This morning I woke up to the sun shining through my windows. I checked the weather and put on a light summer dress to provide comfort in the heat. I hopped on my regular commuter train and took the empty seat next to an older gentleman. Normally, I wouldn’t think twice about these details of my morning routine, just what life looks like for a young American woman. But I recently read the memoir of a modern-day woman whose life offered none of these freedoms—not even an open, unshaded window to sit by. You could say my perspective has changed.
Daring to Drive is the story of Manal al-Sharif, who first made headlines in 2011 when she was arrested in Saudi Arabia. The charge? “Driving while female.” Al-Sharif’s prison sentence is only one of many injustices that she and Saudi women more generally have experienced. The criminalization of womanhood, the mutilation of the female body, and the obstruction of women from choosing their own path in education and career. Al-Sharif identifies a paradox: In Saudi society, women are protected for being female and yet also criminalized for it.
Despite being a financially thriving country in the Gulf region, Saudi Arabia has been under human rights watch for years due to inhumane practices—most notably when it comes to the treatment of women. Things are slowly improving for female Saudi citizens—women were finally granted the right to vote in 2015—but even today, what we consider mindless daily habits for Americans are actions that face severe punishment for Saudi women.

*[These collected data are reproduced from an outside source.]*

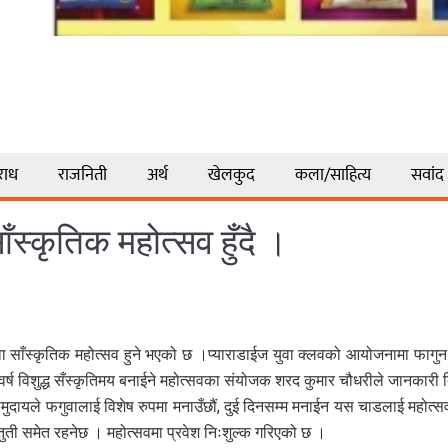
राध
राजनिती
अर्थ
खेलकुद
कला/साहित्य
सवांद
ँस्कृतिक महोत्सव हुँदै ।
वा साँस्कृतिक महोत्सव हुने भएको छ ।प्याराडाईज युवा क्लवको आयोजनामा फागु
र्ष विशुद्ध सँस्कृतिमय बनाईने महोत्सवका संयोजक शरद कुमार चौधरीले जानकारी 
मुदायले फगुवालाई विशेष रुपमा मनाउँछौं, दुई दिनसम्म मनाईन यस चाडलाई महोत्सव
ती समेत रहनेछ । महोत्सवमा प्रवेश निःशुल्क गरिएको छ ।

On driving, al-Sharif writes, Saudi men refer to the women as queens, and they say, for instance, “that queens don’t drive.” (Women often mock this by saying it’s “the kingdom of one king and millions of queens.”) Traditional Saudi custom requires men and women to remain separate wherever they go, yet because women are not allowed to drive, they must hire a male driver and be alone with him anytime they want to go out. At the same time, women are often criminalized when the system fails them. Once when al-Sharif was unable to get a driver to pick her up from a late appointment, she ended up walking alone in the streets. She was harassed by drivers on the road and followed. “In Saudi Arabia, harassment isn’t a criminal offense,” al-Sharif said. “The authorities, especially the religious police, always blame the woman. They say she was harassed because of how she looked or because of the way she was walking or because she was wearing perfume. They make you the criminal.”
Sadly, such treatment doesn’t happen only to adult women. As young girls, al-Sharif and her sister were once harassed by a boy, resulting in them being forced to stay in the house all the time. Upon starting their periods, guardians and family members isolated the girls to the point where they were prisoners in their own home, all in the name of protecting their virginity. Some, like al-Sharif, are also forced to undergo dangerous procedures such as female genital mutilation (FGM). In a very brief yet poignant portion of the book, al-Sharif addresses how her mother arranged for her to undergo FGM when she was 8 years old. Al-Sharif nearly died and describes the process as “a moment of such deep wounding that the scars will never fully heal.”
For al-Sharif, FGM was far from the end of her tenuous journey. In Saudi Arabia, women need permission from a male guardian for nearly everything they do—from enrolling in a university to renting an apartment to getting an identification card. When she was hired for her first job at Aramco, she expected to receive housing somewhere in the company’s sprawling campus. Instead, a male superior informed her that housing was not an option for the single women hired by the company, and she was to stay in a hotel—something that an unmarried Saudi woman was not allowed to do either.
As I have written in the past, the women I met during my time studying abroad in the Middle East inspired me for a variety of reasons. They run businesses, teach in schools, and have infectious senses of humor that are only possible with confidence. Another important reason they’ve inspired me is that they experience more pushback on a day-to-day basis than what I am accustomed to, yet they still press on. Reading al-Sharif’s story, I grew to appreciate the relative ease by which I have been able to get an education and the joyful memories I have of my childhood spent running outside with my siblings. While I’ve had fleeting run-ins with resistance in my own life, rarely have I been called upon to be brave just for being a woman.
Al-Sharif’s story ultimately reminded me that good intentions are not the same as good results. Women of different nations, ethnicities, and backgrounds than ours sometimes face a world far more challenging than most of us can imagine. After reading Daring to Drive, I walked away with a greater empathy for Saudi women, a fuller appreciation for the things that make me female, and a growing gratitude for my freedom. Dare to read it.